To classify the text into any category, we need to define some criteria. On the basis of those criteria, our classifier will learn that a particular kind of text falls in a particular category. This kind of criteria is known as feature. We can define one or more feature to train our classifier.

In this example, we will use the last letter of the names as the feature.

We will define a function that extracts the last letter of any provided word. The function will return a dictionary containing the last letter information of the given word.


def gender_features(word):
    return {'last_letter' : word[-1]}

print (gender_features('Mukesh')) # Output: {'last_letter': 'h'}

The dictionary returned by the above function is called a feature set.
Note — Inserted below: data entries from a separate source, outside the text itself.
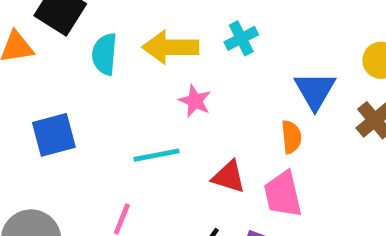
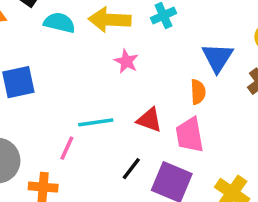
cyan semicircle: (104, 54) -> (59, 23), turned 96
cyan line: (157, 155) -> (96, 122), moved

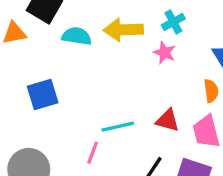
pink star: (126, 61) -> (164, 53), moved

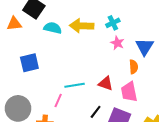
pink star: (164, 53) -> (117, 43), moved

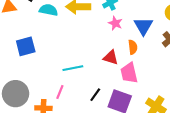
red triangle: (106, 83) -> (111, 57), moved
pink line: (58, 101) -> (60, 92), moved

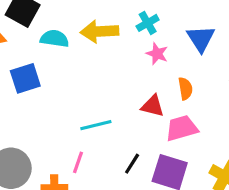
blue triangle: (143, 26) -> (201, 39), moved
blue square: (26, 46) -> (25, 78), moved
pink trapezoid: (129, 73) -> (182, 128), turned 90

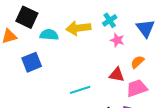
orange semicircle: (185, 89) -> (137, 62), turned -120

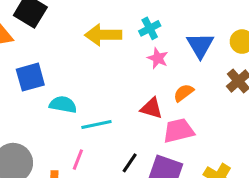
cyan semicircle: (49, 35) -> (63, 105), moved

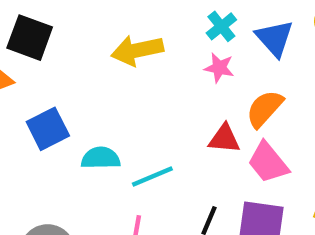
cyan cross: (150, 28) -> (221, 26), moved
orange semicircle: (184, 93) -> (265, 109), size x1.4
pink trapezoid: (179, 131) -> (268, 162), turned -104

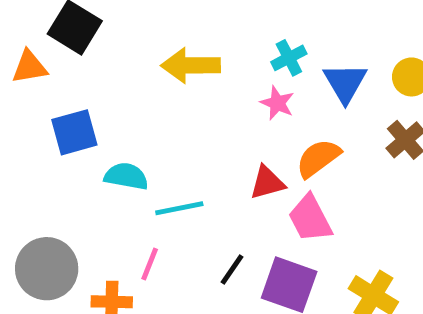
red triangle: (224, 139) -> (267, 183), turned -32

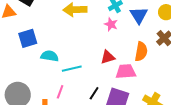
orange semicircle: (318, 158) -> (141, 52), moved, turned 138
pink trapezoid: (310, 218) -> (126, 71), turned 115

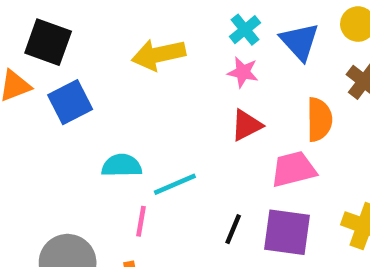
blue square: (28, 38) -> (70, 102), moved
red triangle: (108, 57) -> (246, 125), moved
pink line: (60, 92) -> (141, 221), moved

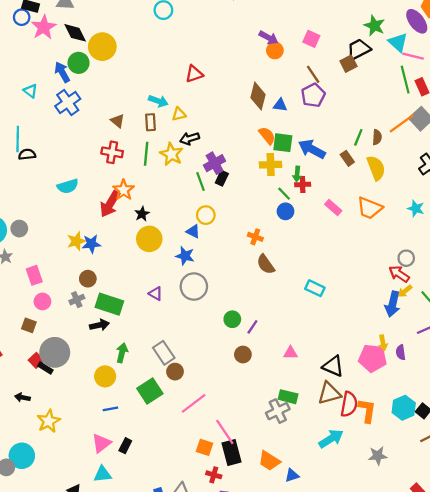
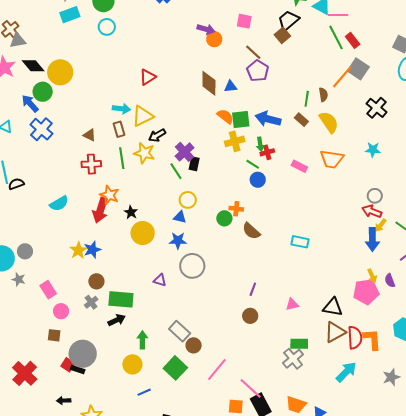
yellow triangle: (179, 114) -> (143, 116), size x1.6
green circle: (232, 319) -> (224, 218), moved

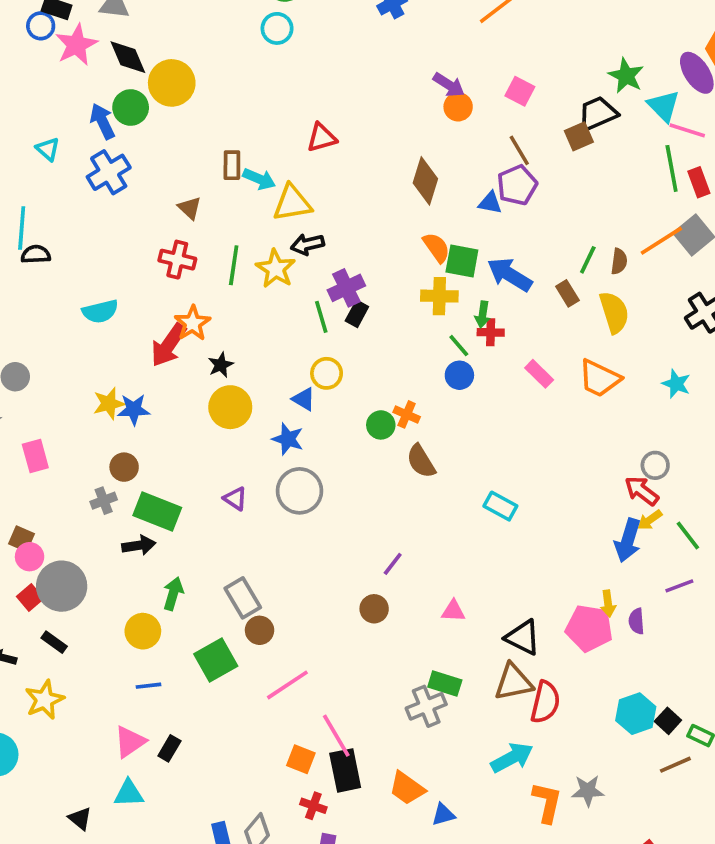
blue triangle: (230, 86) -> (490, 203), moved
brown rectangle: (119, 129) -> (232, 165), moved
pink circle: (61, 311) -> (30, 557), moved
orange L-shape: (372, 339) -> (547, 802), moved
black rectangle: (78, 370) -> (54, 642), moved

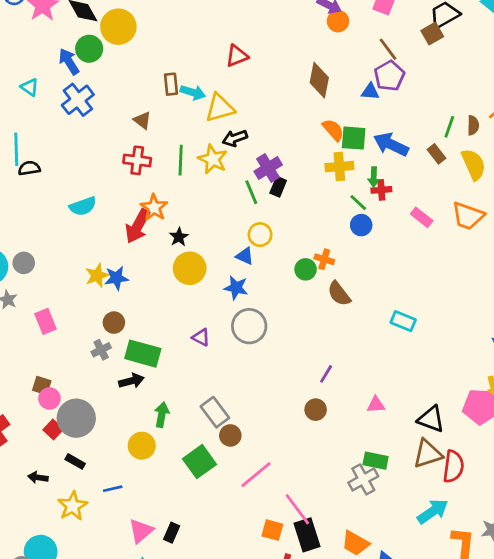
blue line: (149, 686) -> (113, 489), moved

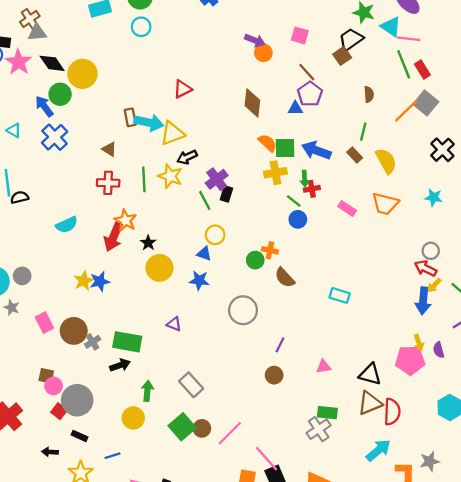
cyan arrow: (193, 92) -> (149, 123), size x1.4
brown semicircle: (473, 125) -> (369, 94), moved
brown circle: (114, 323) -> (74, 331), moved, size x1.5
gray circle: (249, 326) -> (243, 310), moved
brown circle: (230, 435) -> (202, 428), moved

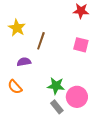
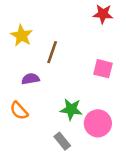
pink square: (81, 45) -> (103, 69), moved
gray rectangle: (57, 107) -> (62, 141), moved

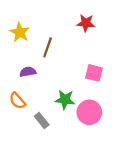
red star: (103, 14) -> (86, 23), moved
pink square: (103, 69) -> (94, 73), moved
gray rectangle: (62, 141) -> (42, 120), moved

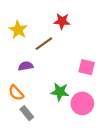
red star: (86, 23) -> (62, 21), moved
brown line: (48, 47) -> (44, 44), turned 36
gray rectangle: (42, 120) -> (27, 113), moved

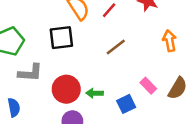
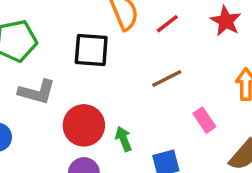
pink rectangle: (148, 86) -> (204, 120), moved
green arrow: (95, 93) -> (123, 139), turned 56

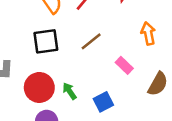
black square: (91, 50) -> (46, 41), moved

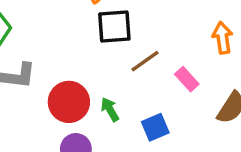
black square: (46, 41) -> (114, 26), moved
brown line: (91, 41) -> (145, 61), moved

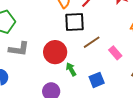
red circle: (69, 102) -> (55, 52), moved

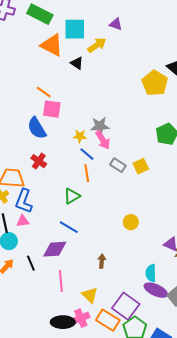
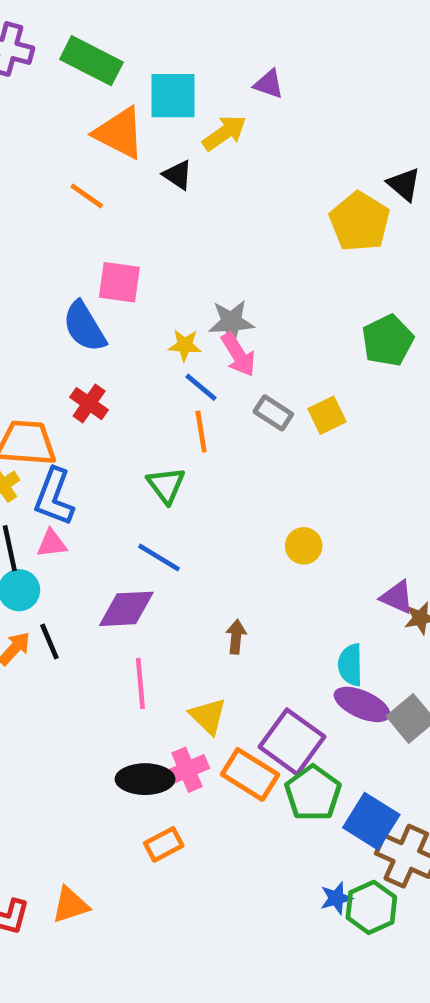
orange line: (44, 92) -> (87, 196), moved
green triangle: (72, 196) -> (166, 485), turned -36
black line: (31, 263) -> (49, 641), moved

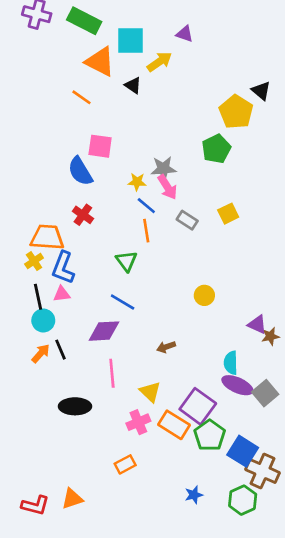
green pentagon: (388, 341) -> (216, 149), moved
yellow square: (327, 415) -> (228, 214), moved
brown arrow: (236, 637) -> (166, 347), turned -114
black ellipse: (145, 779) -> (75, 406), moved
blue star: (336, 898) -> (194, 495), moved

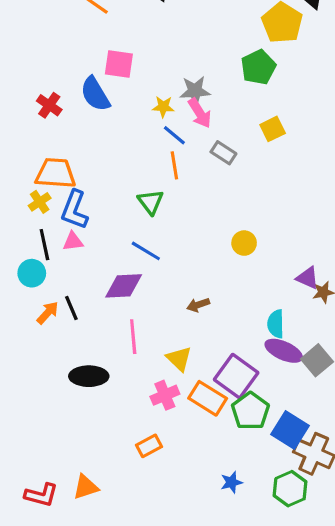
yellow square: (228, 214) -> (273, 129), moved
red cross: (83, 215) -> (49, 105), moved
cyan circle: (43, 320) -> (32, 273), moved

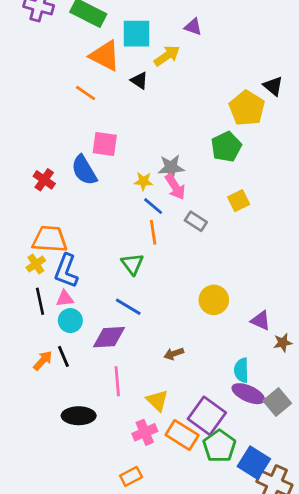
yellow circle: (244, 243) -> (214, 300), size x1.4
cyan circle: (32, 273) -> (70, 321), moved
purple triangle: (307, 278) -> (261, 321), moved

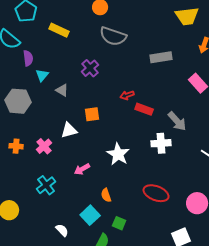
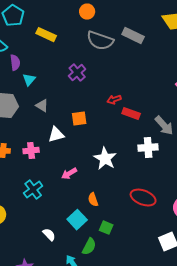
gray rectangle: (161, 57) -> (133, 36), moved, turned 35
gray triangle: (62, 90) -> (42, 106), moved
pink cross: (44, 146) -> (31, 151), turned 35

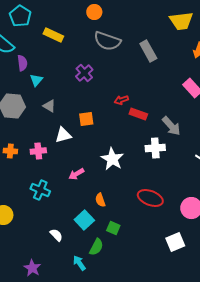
gray rectangle: (133, 36) -> (148, 51), moved, turned 35
cyan cross: (33, 190) -> (40, 190), turned -30

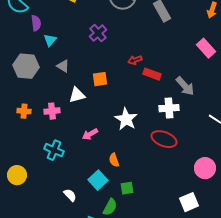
red ellipse: (150, 198) -> (164, 139), moved
green square: (113, 228) -> (127, 188), turned -32

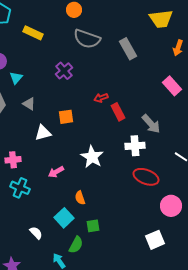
red rectangle: (152, 74) -> (118, 112), turned 42
pink cross: (52, 111) -> (13, 160), moved
red ellipse: (164, 139) -> (146, 177), moved

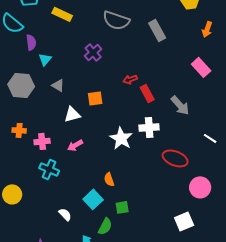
white cross: (135, 146) -> (149, 127), moved
pink arrow: (56, 172) -> (75, 145), moved

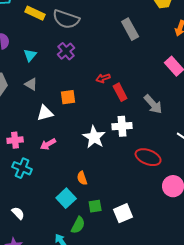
gray semicircle: (116, 20) -> (66, 19), moved
cyan triangle: (45, 59) -> (30, 55), moved
white semicircle: (65, 214) -> (18, 213), moved
white square: (184, 221) -> (123, 213), moved

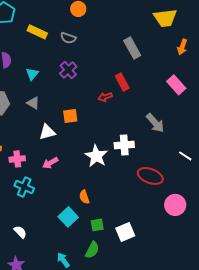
gray semicircle: (66, 19) -> (68, 38), size x0.6
red rectangle: (120, 92) -> (122, 82), moved
green semicircle: (78, 225) -> (92, 250), moved

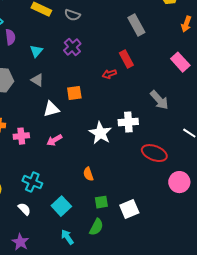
cyan cross: (24, 187) -> (32, 182), moved
cyan square: (68, 217) -> (61, 206), moved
This feature set is used to train the classifier.

We will now create a feature set using all the male and female names.

For this, we first combine the male and female names and shuffle the combined array.

Combining and Labeling Names Array


from nltk.corpus import names 
import random 

male_names = names.words('male.txt')
female_names = names.words('female.txt')

labeled_male_names = [(str(name), 'male') for name in male_names]

# printing first 10 labeled male names
print (labeled_male_names[:10])
'''
Output:

[('Aamir', 'male'), ('Aaron', 'male'), ('Abbey', 'male'), ('Abbie', 'male'), ('Abbot', 'male'), ('Abbott', 'male'), ('Abby', 'male'), ('Abdel', 'male'), ('Abdul', 'male'), ('Abdulkarim', 'male')]
'''

labeled_female_names = [(str(name), 'female') for name in female_names]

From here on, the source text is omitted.